A.
Definisi Stratifikasi Sosial
Kata stratification
berasal dari stratum (jamaknya:
strata yang berarti lapisan). Pitirim A. Sorokin menyatakan bahwa social
strattification adalah pembedaan penduduk atau masyarakat ke dalam
kelas-kelas secara bertingkat (hierarkis).[1]
Stratifikasi
sosial merupakan proses pembedaan individu-individu dalam masyarakat yang
menyebabkan kemunculan suatu hierarki yang terdiri dari lapisan atau strata
yang berlainan kedudukannya. Stratifikasi sosial adalah hasil dari interaksi
sosial dan merupakan suatu fenomena sosial yang agak meluas dalam semua masyarakat.
pada dasarnya stratifikasi melibatkan keistimewaan yang berbeda-beda serta
peluang hidup (life chances) yang berlainan. Kalangan dalam lapisan
sosial yang berlainan mempunyai peluang hidup dan keistimewaan yang berlainan
(peluang hidup untuk meliputi peluang untuk mencapai cita-cita tertentu,
peluang untuk menikmata kemudahan sosial, dan yang lainnya).[2]
Stratifikasi
sosial merupakan konsep sosiologi, artinya kita tidak akan menemukan masyarakat
seperti kue lapis, tetapi pelapisan merupakan suatu konsep untuk menyatakan
bahwa masyarakat dapat dibedakan secara vertikal menjadi kelas atas, kelas
menengah dan kelas bawah berdasarkan kriteria tertentu. [3]
Pelapisan
sosial atau stratifikasi sosial (social stratification) adalah pembedaan
atau pengelompokan para anggota masyarakat secara vertikal (bertingkat),
stratifikasi selalu melihat pengategoriannya pada dimensi vertikal dari
struktur sosial masyarakat, dalam arti melihat perbedaan masyarakat berdasarkan
pelapisan yang ada, apakah berlapis-lapis secara vertikal dan pelapisan
tersebut bersifat terbuka dan tertutup.[4]
Kingsley Davis
dan Wilbert Moore berargumen bahwa tidad ada masyarakat yang pernah tidak
terstratifikasi, atau tidak berkelas secara total. Stratifikasi, dalam
pandangan mereka adalah kebutuhan fungsional.
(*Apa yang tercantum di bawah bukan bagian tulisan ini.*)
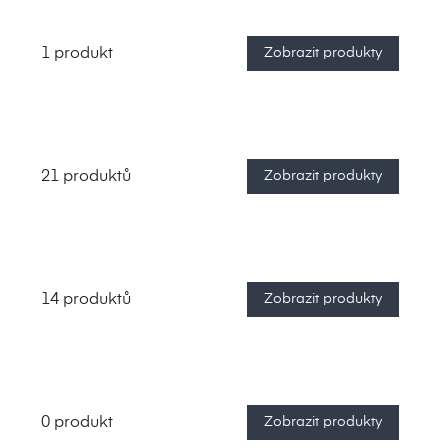
1 produkt
Zobrazit produkty
21 produktů
Zobrazit produkty
14 produktů
Zobrazit produkty
0 produkt
Zobrazit produkty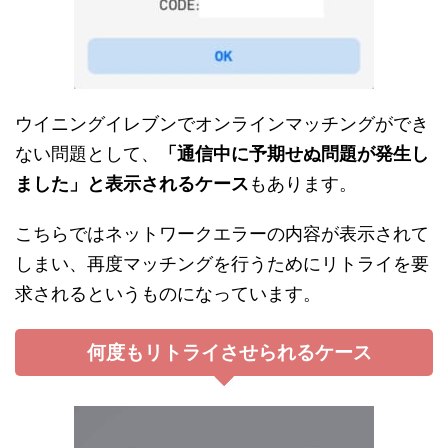
ウイニングイレブンでオンラインマッチングができ
ない問題として、
「通信中に予期せぬ問題が発生し
ました」と表示されるケース
もあります。
こちらではネットワークエラーの内容が表示されて
しまい、再度マッチングを行うためにリトライを要
求されるというものになっています。
何度もリトライさせられるケース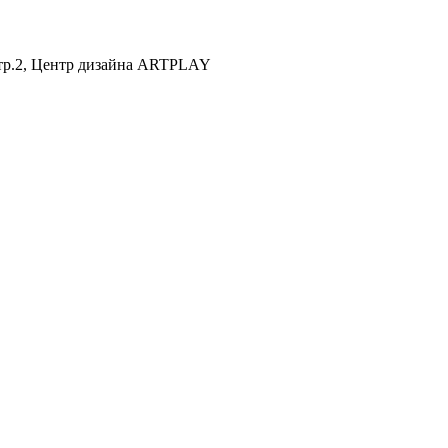
 стр.2, Центр дизайна ARTPLAY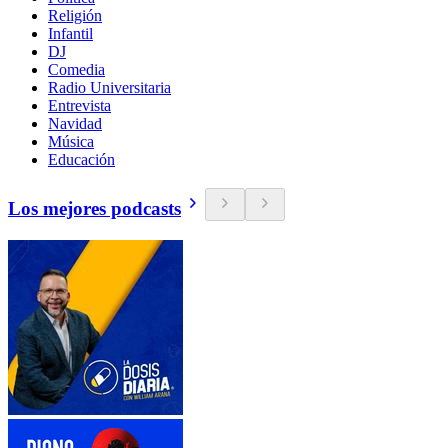
Religión
Infantil
DJ
Comedia
Radio Universitaria
Entrevista
Navidad
Música
Educación
Los mejores podcasts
Semua masyarakat
membutuhkan sistem demikian, dan kebutuhan itu menghasilkan suatu sistem
stratifikasi. Mereka juga memandang suatu sistem stratifikasi sebagai suatu
struktur, yang menunjukan bahwa stratifikasi mengacu bukan kepada individu yang
ada di dalam sistem stratifikasi itu tetapi lebih tepatnya kepada suatu sistem
posisi-posisi. Mereka berfokus kepada cara posisi-posisi tertentu membawa serta
kadar prestise yang berbeda-beda, bukan mengenai cara para individu menduduki
posisi-posisi tertentu. [5]
Stratifikasi
sosial adalah suatu lembaga yang menyentuh begitu banyak ciri kehidupan,
termasuk “kekayaan, politik, karier, keluarga, klub, komunitas, gaya hidup”.[6]
B.
Terbentuknya Stratifikasi Sosial
Setiap
masyarakat senantiasa mempunyai penghargaan tertentu terhadap hal-hal tertentu
dalam masyarakat bersangkutan. Penghargaan yang lebih tinggi terhadap hal-hal
tertentu, akan menempatkan hal tersebut pada kedudukan yang lebih tinggi dari
hal-hal lainnya. Kalau suatu masyarakat lebih menghargai kekayaan materiil dari
pada kehormatan, misalnya, mereka yang lebih banyak mempunyai kekayaan materiil
akan menempati kedudukan yang lebih tinggi apabila dibandingkan dengan
puhak-pihak lain. Gejala tersebut menimbulkan lapisan masyarakat, yang
merupakan pembedaan posisi sesorang atau suatu kelompok dalam kedudukan yang
berbeda-beda secara vertikal.
Bahkan pada
zaman kuno dahulu, filsuf Aristoteles (Yunani) mengatakan di dalam negara
terdapat tiga unsur, yaitu mereka kaya sekali, melarat, dan berada di
tengah-tengahnya. Ucapan demikian paling tidak membuktikan bahwa di zaman itu,
dan sebelumnya, orang telah mengakui adanya lapisan masyarakat yang mempunyai
kedudukan bertingkat-tingkat dari bawah ke atas.[7]
Adanya sistem
lapisan masyarakat dapat terjadi dengan sendirinya dalam proses pertumbuhan
masyarakat itu. akan tetapi, ada pula yang dengan sengaja disusun untuk
mengejar suatu tujuan bersama. Alasan terbentuknya lapisan masyarakat yang
terjadi dengan sendirinya adalah kepandaian, tingkat umur (yang senior), sifat
keaslian keanggotaan kerabat seorang kepala masyarakat, dan mungkin juga harus
dalam batas-babas tertentu. alasan-alasan yang dipakai berlainan bagi tiap-tiap
masyarakat. Pada masyarakat yang hidupnya dari berburu hewan alasan utama
adalah kepandaian berburu. Sementara itu, pada masyarakat yang telah menetap
dan bercocok tanam, kerabat pembuka tanah (yang dianggap asli) dianggap sebagai
orang-orang yang menduduki lapisan tinggi. Hal ini dapat dilihat misalny apada
masyarakat Batak, dimana marga tanah, yaitu marga yang pertama-tama membuka
tanah, dianggap mempunyai kedudukan yang tinggi. Demikian pula golongan pembuka
tanah di kalangan orang Jawa di desa dianggap mempunyai kedudukan tinggi karena
mereka dianggap sebagai pembuka tanah dan pendiri desa yang bersangkutan.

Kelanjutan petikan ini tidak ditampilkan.